JUDGES: Before BARKDULL,
BASKIN and JORGENSON, JJ.
OPINIONBY: BARKDULL
Ace Formal Wear entered into a contract with Wells Fargo Alarm Service,
a division of Baker, for the installation of an alarm system. After the
system had been installed, the store was burglarized by persons who
gained access through a rear window which had not been wired even though
the wiring of that window was required by the contract.
Ace sued Baker, claiming breach of contract and negligence. Baker
answered and asserted the following exculpatory or limitation clause in
the contract:
D. It is understood that Wells Fargo is not an insurer; that
insurance shall be obtained by Subscriber, if any is desired; that the
sums payable hereunder to Wells Fargo by Subscriber are based upon the
value of services offered and the scope of liability undertaken and such
sums are not related to the value of property belonging to
Subscriber or to others located on Subscriber's premises. Subscriber
does not seek indemnity by this agreement from Wells Fargo against any
damages or losses caused by hazards to Subscriber's property. Wells
Fargo makes no warranty, expressed or implied, that the systems it
installs or the services it furnishes will avert or prevent occurrences,
or the consequences therefrom, which the systems and services are
designed to detect. Subscriber agrees that Wells Fargo shall not be
liable for any of Subscriber's losses or damages, irrespective of
origin, to person or to property, whether directly or indirectly caused
by performance or nonperformance of obligations imposed by this contract
or by negligent acts or omissions of Wells Fargo, its agents or
employees. The Subscriber does hereby waive and release any rights of
recovery against Wells Fargo that it may have hereunder. It is agreed
that if Wells Fargo should be found liable for any losses or damages
attributable to a failure of systems or services in any respect, its
liability shall not exceed the sum of $ 50.00 and Subscriber's sole
remedy at law or in equity shall be the right to recover a sum within
such limit.
The trial court granted a summary judgment in favor of Baker upon the
authority of L. Luria & Son, Inc. v. Alarmtec International
Corporation, 384 So.2d 947 (Fla. 4th DCA 1980). We affirm.

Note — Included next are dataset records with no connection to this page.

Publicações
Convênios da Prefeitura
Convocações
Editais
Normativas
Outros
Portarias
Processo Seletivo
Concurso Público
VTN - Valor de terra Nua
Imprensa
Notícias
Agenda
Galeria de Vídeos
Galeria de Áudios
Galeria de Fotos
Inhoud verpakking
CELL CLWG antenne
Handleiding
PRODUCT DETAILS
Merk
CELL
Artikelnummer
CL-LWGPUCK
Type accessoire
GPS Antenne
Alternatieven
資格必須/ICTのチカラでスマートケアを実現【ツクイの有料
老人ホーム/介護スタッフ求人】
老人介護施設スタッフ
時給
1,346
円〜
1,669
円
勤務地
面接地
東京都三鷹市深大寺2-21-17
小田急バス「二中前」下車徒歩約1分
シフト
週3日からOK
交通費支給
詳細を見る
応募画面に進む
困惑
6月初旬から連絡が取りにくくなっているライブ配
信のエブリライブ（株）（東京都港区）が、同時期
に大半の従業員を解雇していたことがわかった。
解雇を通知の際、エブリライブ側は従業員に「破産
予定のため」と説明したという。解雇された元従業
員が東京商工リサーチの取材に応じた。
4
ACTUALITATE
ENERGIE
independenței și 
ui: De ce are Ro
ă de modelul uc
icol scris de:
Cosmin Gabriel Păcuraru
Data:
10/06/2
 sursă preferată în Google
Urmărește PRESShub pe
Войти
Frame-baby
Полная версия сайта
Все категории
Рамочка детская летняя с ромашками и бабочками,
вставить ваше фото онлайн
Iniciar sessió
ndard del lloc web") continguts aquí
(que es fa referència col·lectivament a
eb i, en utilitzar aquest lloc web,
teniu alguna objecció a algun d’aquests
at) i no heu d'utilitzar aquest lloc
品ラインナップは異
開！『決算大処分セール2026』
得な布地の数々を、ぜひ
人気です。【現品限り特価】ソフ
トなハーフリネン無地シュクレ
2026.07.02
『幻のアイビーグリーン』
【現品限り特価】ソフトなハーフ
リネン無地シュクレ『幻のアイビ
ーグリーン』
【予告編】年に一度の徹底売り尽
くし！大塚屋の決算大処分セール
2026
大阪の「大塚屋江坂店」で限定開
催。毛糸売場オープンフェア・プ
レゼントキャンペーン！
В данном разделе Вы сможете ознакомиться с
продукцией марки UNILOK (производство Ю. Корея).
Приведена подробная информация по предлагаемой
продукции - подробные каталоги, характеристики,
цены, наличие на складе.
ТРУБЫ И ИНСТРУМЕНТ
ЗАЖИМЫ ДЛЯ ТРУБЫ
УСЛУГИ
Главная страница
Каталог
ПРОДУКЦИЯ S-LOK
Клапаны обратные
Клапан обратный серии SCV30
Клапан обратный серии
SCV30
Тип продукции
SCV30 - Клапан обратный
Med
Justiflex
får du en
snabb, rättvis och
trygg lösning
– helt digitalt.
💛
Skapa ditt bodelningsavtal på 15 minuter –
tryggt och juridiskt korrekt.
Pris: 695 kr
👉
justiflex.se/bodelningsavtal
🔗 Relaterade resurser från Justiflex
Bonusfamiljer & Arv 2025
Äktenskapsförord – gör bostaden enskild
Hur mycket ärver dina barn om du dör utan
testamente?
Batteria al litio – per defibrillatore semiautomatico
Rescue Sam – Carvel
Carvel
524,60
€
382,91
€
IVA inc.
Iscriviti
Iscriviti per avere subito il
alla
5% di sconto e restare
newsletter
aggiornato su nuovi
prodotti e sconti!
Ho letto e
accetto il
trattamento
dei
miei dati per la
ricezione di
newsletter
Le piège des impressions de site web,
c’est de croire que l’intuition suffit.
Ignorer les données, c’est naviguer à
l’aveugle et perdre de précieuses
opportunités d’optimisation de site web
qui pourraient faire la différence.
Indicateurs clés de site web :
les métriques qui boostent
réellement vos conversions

The parties were at liberty to contract as they pleased. The
agreement in the instant case clearly indicated that Baker was not to be
the insurer; that Ace had the responsibility of securing burglary
insurance; that Baker was merely installing equipment for a nominal
amount of money, and they assumed no liability above the figure set in
the contract of $ 50.00.
Similar contracts have been upheld in other jurisdictions,
Foont-Freedenfeld Corp. v. Electro-Protective Corp., 126 N.J.Super.

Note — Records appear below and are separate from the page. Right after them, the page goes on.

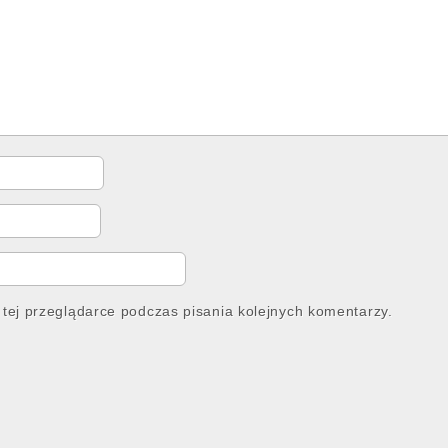
tej przeglądarce podczas pisania kolejnych komentarzy.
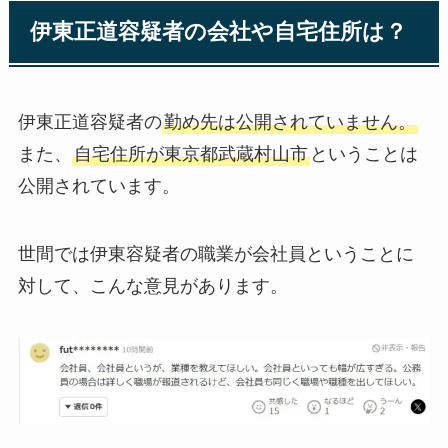
伊東正道容疑者の会社や自宅住所は？
伊東正道容疑者の
勤め先は公開されていません。
また、
自宅住所が東京都武蔵村山市
ということは
公開されています。
世間では伊東容疑者の職業が会社員ということに
対して、こんな意見があります。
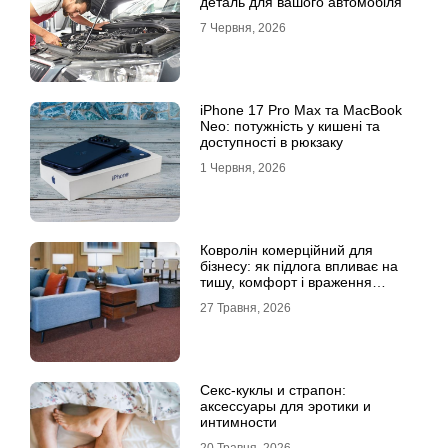
деталь для вашого автомобіля
7 Червня, 2026
iPhone 17 Pro Max та MacBook
Neo: потужність у кишені та
доступності в рюкзаку
1 Червня, 2026
Ковролін комерційний для
бізнесу: як підлога впливає на
тишу, комфорт і враження
клієнта
27 Травня, 2026
Секс-куклы и страпон:
аксессуары для эротики и
интимности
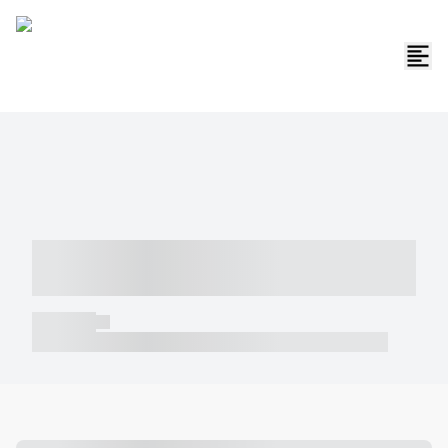
----- ----- -- ------ ---- ---- -- ----- -----
----- --- ------
----- -----
----- ----- -- ------ ---- ---- -- ----- ----- ----- --- ------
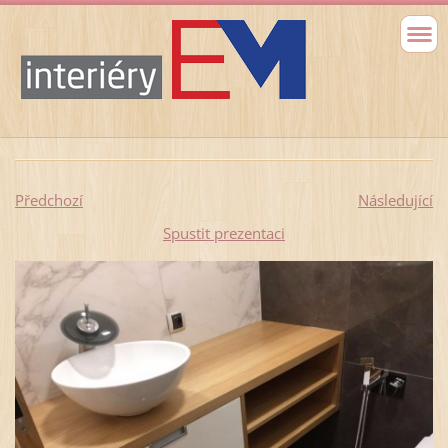
Předchozí
Následující
Spustit prezentaci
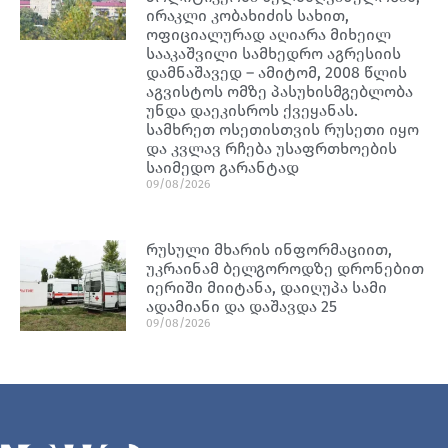
ირაკლი კობახიძის სახით,
ოფიციალურად აღიარა მიხეილ
სააკაშვილი სამხედრო აგრესიის
დამნაშავედ – ამიტომ, 2008 წლის
აგვისტოს ომზე პასუხისმგებლობა
უნდა დაეკისროს ქვეყანას.
სამხრეთ ოსეთისთვის რუსეთი იყო
და კვლავ რჩება უსაფრთხოების
საიმედო გარანტად
09/08/2026
რუსული მხარის ინფორმაციით,
უკრაინამ ბელგოროდზე დრონებით
იერიში მიიტანა, დაიღუპა სამი
ადამიანი და დაშავდა 25
09/08/2026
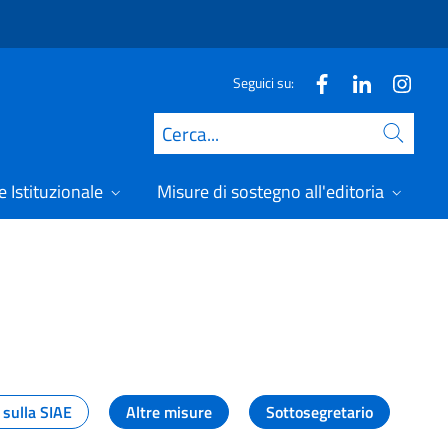
Seguici su:
Cerca
 Istituzionale
Misure di sostegno all'editoria
A
 sulla SIAE
Altre misure
Sottosegretario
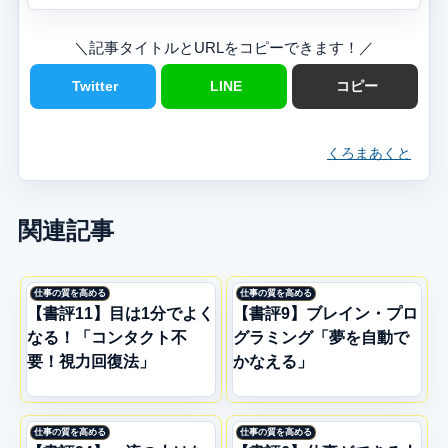
＼記事タイトルとURLをコピーできます！／
Twitter
LINE
コピー
くろまあくと
関連記事
仕事の質を高める
仕事の質を高める
【書評11】目は1分でよく
【書評9】ブレイン・プロ
なる！「コンタクト不
グラミング「夢を自動で
要！視力回復法」
かなえる」
仕事の質を高める
仕事の質を高める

254, 314 A.2d 69 (1973); Florence v. Merchants Central Alarm Co.,
73 A.D.2d 869, 423 N.Y.S.2d 663 (1980); Schepps v. American District
Telegraph Co. of Texas, 286 S.W.2d 684 (Tex.Civ.App.1955);
Vallance & Co. v. DeAnda, 595 S.W.2d 587 (Tex.Civ.App.1980). See
also Central Alarm of Tucson v. Ganem, 116 Ariz. 74, 567 P.2d 1203
(1977), which was expressly relied upon in the Luria opinion, supra.

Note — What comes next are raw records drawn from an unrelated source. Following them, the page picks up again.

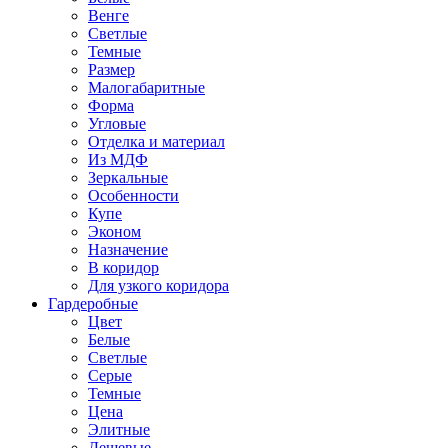
Венге
Светлые
Темные
Размер
Малогабаритные
Форма
Угловые
Отделка и материал
Из МДФ
Зеркальные
Особенности
Купе
Эконом
Назначение
В коридор
Для узкого коридора
Гардеробные
Цвет
Белые
Светлые
Серые
Темные
Цена
Элитные
Дешевые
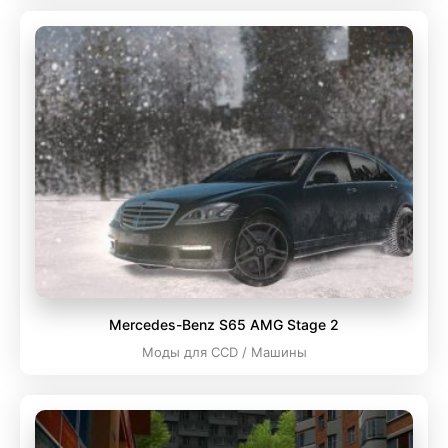
Mercedes-Benz S65 AMG Stage 2
Моды для CCD / Машины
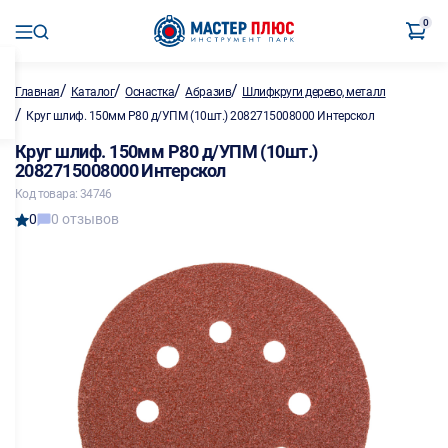
0
/
/
/
/
Главная
Каталог
Оснастка
Абразив
Шлифкруги дерево, металл
/
Круг шлиф. 150мм P80 д/УПМ (10шт.) 2082715008000 Интерскол
Круг шлиф. 150мм P80 д/УПМ (10шт.)
2082715008000 Интерскол
Код товара: 34746
0
0 отзывов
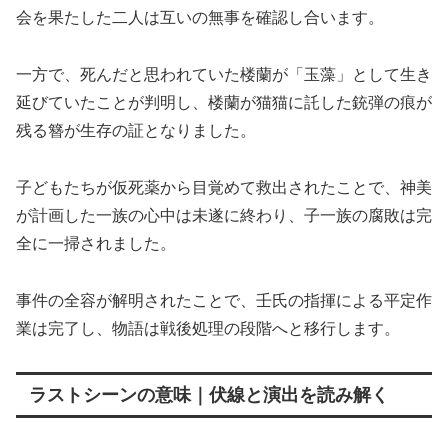
会を果たした二人は互いの無事を確認し合います。
一方で、死んだと思われていた楼蘭が「玉藻」として生き
延びていたことが判明し、楼蘭が猫猫に託した銃弾の痕が
残る簪が生存の証となりました。
子どもたちが仮死薬から目覚めて救出されたことで、神美
が計画した一族の心中は未遂に終わり、子一族の腐敗は完
全に一掃されました。
事件の全容が解明されたことで、壬氏の指揮による平定作
業は完了し、物語は戦後処理の段階へと移行します。
ラストシーンの意味｜伏線と演出を読み解く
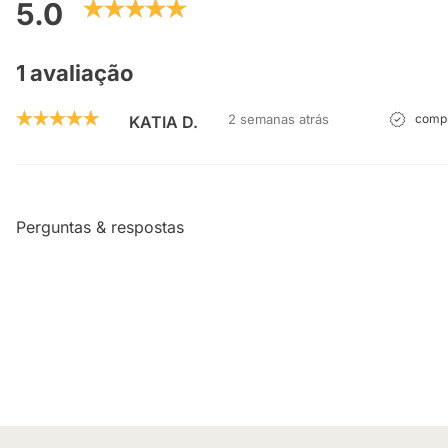
5.0
1 avaliação
2 semanas atrás
compr
KATIA D.
Perguntas & respostas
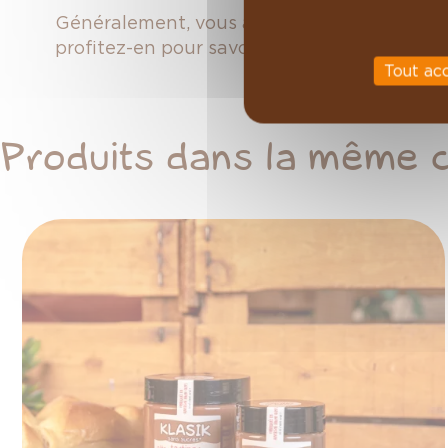
Généralement, vous aurez plusieurs mois av
profitez-en pour savourer pleinement cette
Tout ac
Produits dans la même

Counsel for the appellant has attempted to argue unconscionability in
this court, but the record [**4]
fails to disclose that an issue as to unconscionability was ever made in
the trial court. Moore Meats, Inc. v. Strawn, 313 So.2d 660
(Fla.1975); Gulf Life Ins. Co. v. Ferguson, 59 So.2d 371
(Fla.1952); Fla.R.Civ.P. 1.100(a).
We also find the safety deposit box cases, which are single purpose
contracts, not to be applicable in the instant case, Sniffen v.
Century National Bank of Broward, 375 So.2d 892 (Fla. 4th DCA 1979),
or that the theory behind these cases was properly made an issue by the
pleadings.
Therefore, for the reasons stated, the final summary judgment under
review be and the same is hereby affirmed. n1
- - - - - - - - - - - - - - - - - -Footnotes- - - - - - - - - - - - -
- - - - -
n1. No error has been preserved as to whether or not the trial court
should have awarded the appellant at least $ 50.00 and we do not address
this issue.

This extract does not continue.